## DATA EXTRACTS
-- Opening Marker --
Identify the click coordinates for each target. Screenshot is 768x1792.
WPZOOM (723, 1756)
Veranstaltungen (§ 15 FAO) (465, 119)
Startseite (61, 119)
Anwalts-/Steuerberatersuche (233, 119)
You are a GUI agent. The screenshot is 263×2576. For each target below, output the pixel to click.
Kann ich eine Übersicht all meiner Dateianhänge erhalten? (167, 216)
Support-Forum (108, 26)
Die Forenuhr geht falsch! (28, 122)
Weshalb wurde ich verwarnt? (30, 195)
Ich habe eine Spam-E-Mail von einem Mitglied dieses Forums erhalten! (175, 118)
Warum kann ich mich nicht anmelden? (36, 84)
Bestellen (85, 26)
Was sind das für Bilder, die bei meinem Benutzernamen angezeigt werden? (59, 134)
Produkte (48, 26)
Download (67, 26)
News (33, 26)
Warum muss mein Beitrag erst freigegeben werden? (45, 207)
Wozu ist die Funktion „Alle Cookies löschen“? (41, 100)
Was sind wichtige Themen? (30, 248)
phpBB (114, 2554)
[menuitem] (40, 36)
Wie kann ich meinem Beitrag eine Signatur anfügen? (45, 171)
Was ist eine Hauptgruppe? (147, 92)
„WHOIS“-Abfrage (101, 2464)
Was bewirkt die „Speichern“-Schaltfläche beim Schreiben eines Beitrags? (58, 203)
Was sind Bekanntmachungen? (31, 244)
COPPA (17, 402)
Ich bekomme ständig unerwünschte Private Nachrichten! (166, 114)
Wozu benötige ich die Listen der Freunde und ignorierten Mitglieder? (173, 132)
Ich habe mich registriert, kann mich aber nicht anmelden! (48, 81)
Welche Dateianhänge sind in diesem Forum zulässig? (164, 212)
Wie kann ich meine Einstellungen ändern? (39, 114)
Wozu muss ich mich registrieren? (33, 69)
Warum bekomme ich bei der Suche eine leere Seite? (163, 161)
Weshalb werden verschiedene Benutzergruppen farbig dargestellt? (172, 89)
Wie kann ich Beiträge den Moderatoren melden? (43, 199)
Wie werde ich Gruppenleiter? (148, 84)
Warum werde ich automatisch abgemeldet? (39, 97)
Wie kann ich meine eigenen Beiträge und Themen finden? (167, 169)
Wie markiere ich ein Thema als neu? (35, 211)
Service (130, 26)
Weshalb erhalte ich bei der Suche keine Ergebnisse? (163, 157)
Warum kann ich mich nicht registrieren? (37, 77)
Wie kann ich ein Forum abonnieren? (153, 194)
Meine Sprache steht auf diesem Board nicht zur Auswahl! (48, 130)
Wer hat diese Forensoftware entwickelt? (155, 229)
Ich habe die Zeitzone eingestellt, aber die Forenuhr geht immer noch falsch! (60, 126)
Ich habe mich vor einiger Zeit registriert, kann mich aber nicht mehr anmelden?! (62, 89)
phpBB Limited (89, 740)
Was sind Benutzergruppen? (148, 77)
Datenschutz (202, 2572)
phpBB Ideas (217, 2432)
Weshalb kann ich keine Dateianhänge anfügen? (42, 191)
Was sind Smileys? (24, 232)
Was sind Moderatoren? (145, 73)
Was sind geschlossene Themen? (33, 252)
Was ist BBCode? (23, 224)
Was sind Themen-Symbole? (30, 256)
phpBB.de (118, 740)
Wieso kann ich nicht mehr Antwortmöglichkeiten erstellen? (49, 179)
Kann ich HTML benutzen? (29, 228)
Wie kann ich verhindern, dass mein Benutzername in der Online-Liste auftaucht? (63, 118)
-- Closing Marker --
-- Opening Marker --
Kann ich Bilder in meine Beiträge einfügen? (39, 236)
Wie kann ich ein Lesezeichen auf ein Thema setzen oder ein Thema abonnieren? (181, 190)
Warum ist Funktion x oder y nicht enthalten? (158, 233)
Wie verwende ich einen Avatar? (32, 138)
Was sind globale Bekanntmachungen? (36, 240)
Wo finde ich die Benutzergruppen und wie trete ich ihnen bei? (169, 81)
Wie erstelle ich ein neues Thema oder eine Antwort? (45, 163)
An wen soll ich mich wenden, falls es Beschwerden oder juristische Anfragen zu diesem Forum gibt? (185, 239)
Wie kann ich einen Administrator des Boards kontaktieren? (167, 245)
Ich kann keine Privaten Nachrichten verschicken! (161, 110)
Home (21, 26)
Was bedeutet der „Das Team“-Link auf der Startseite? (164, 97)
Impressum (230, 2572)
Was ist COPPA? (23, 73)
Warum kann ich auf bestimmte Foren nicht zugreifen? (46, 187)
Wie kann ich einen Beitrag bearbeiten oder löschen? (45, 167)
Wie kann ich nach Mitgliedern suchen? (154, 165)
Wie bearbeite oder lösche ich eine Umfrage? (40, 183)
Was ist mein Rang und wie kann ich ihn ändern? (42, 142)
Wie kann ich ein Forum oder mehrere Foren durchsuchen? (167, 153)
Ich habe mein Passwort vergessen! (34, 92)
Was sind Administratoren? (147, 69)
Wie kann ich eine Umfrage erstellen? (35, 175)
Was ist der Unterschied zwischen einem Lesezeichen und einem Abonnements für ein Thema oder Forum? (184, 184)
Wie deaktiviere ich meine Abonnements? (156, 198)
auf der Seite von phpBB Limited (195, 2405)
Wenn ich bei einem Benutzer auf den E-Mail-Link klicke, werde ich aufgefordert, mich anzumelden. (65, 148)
-- Closing Marker --
-- Opening Marker --
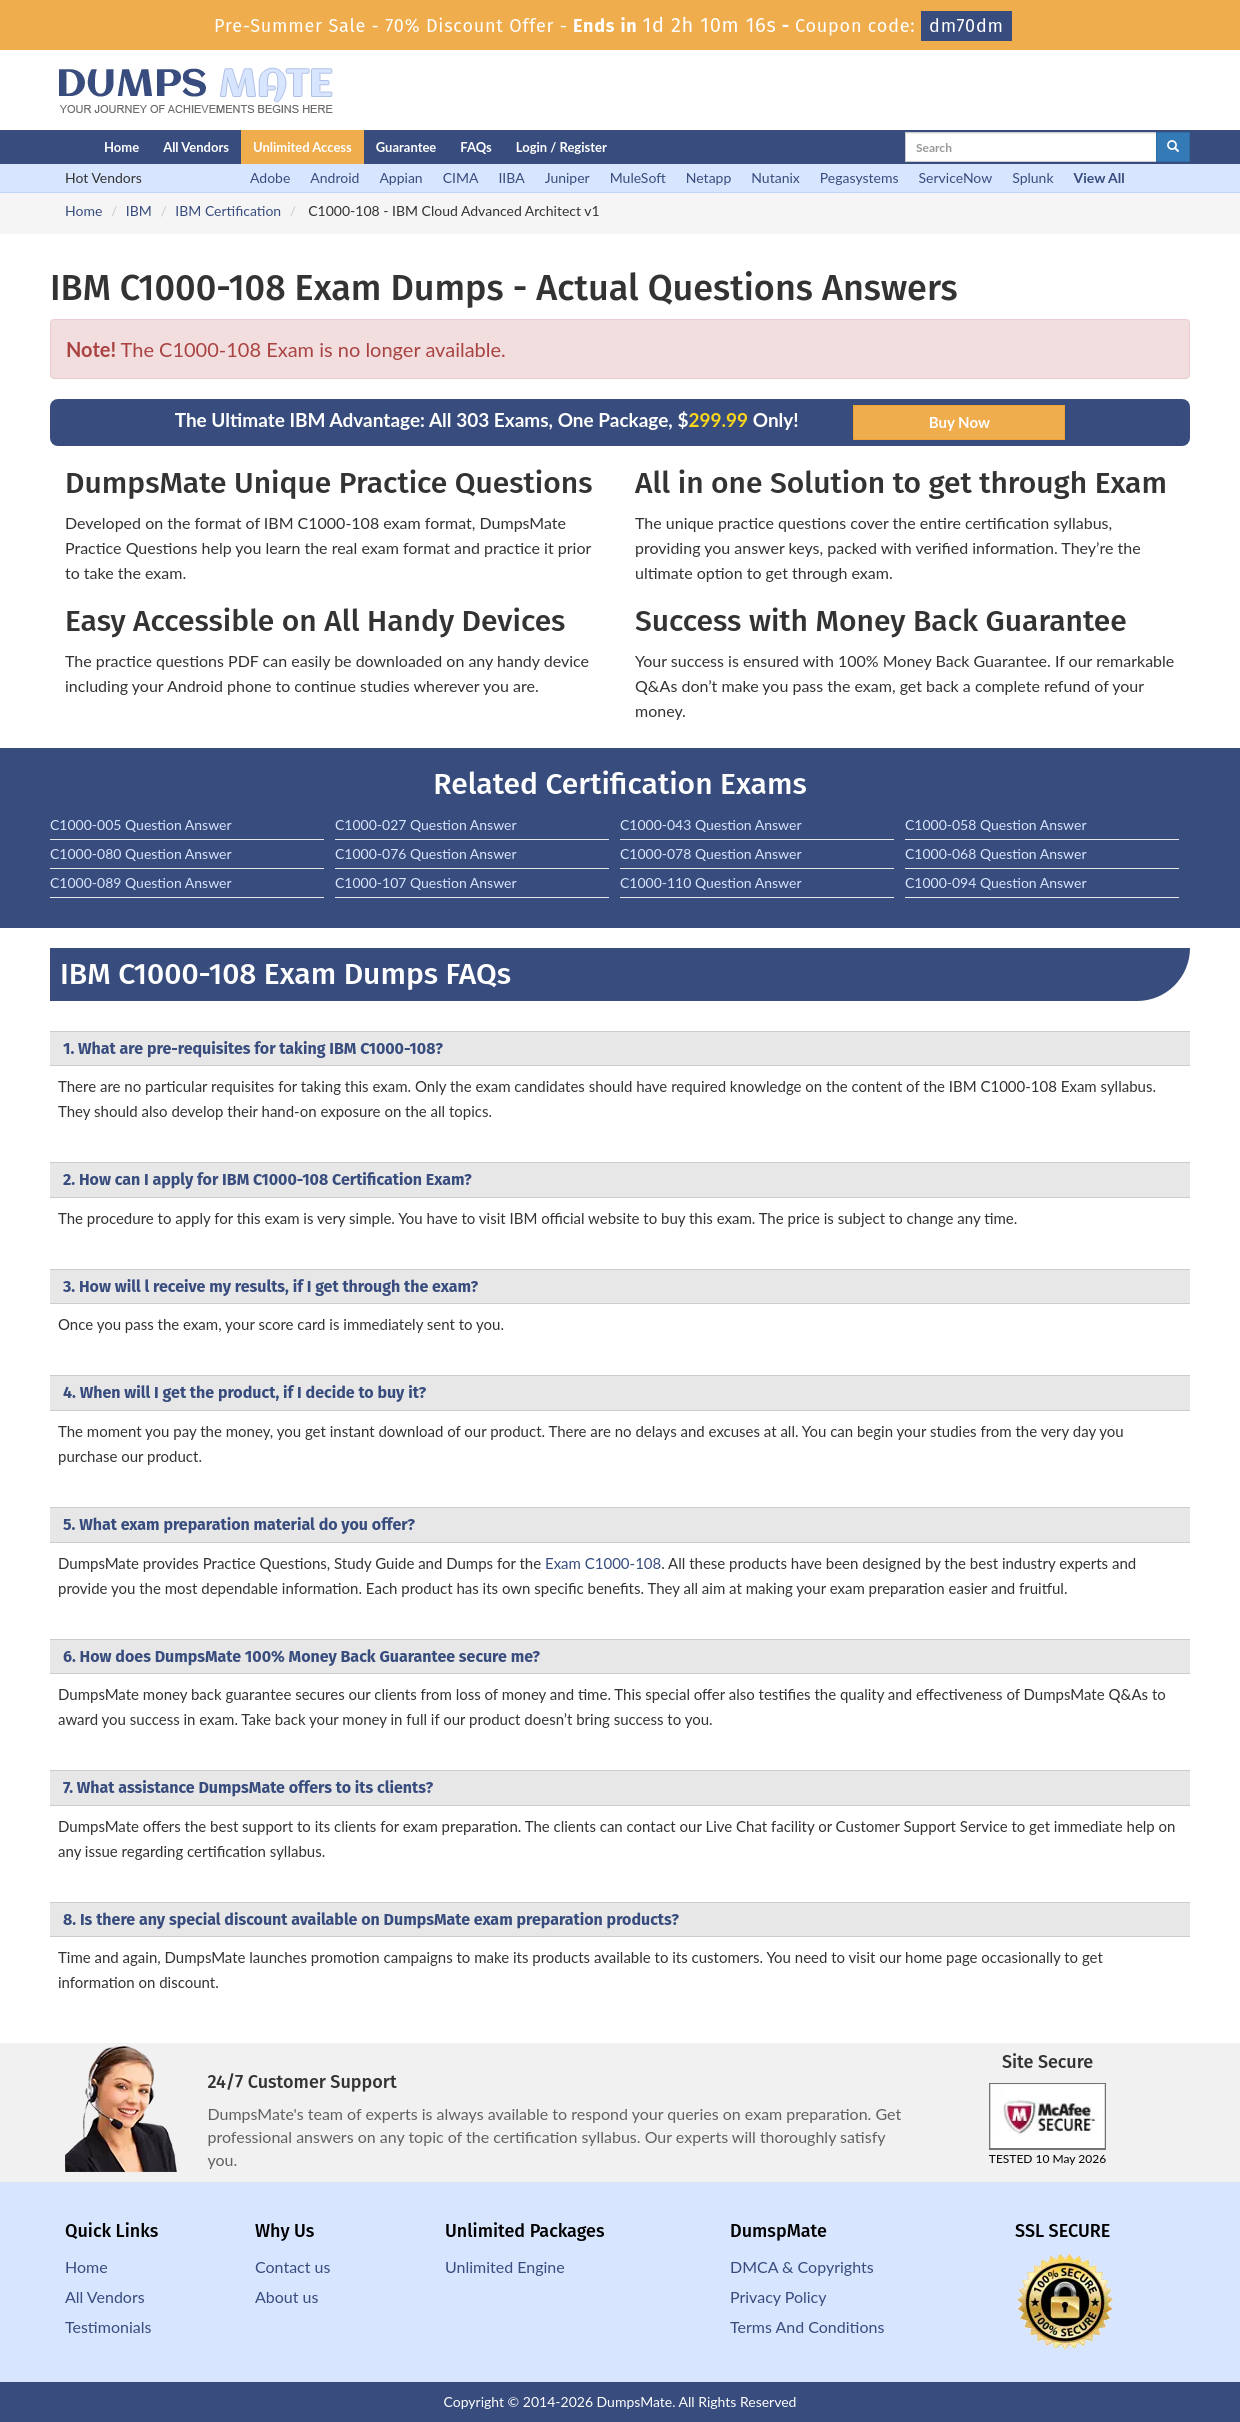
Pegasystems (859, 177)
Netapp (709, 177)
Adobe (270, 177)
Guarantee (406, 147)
-- Closing Marker --
## TASK DESCRIPTION
Copy every line of the listing where the word "target" appears.

## ANSWER BOX
Identify the click coordinates for each target. Screenshot is 768x1792.
You are a GUI agent. The screenshot is 263×2576. For each target below, output the pixel to click.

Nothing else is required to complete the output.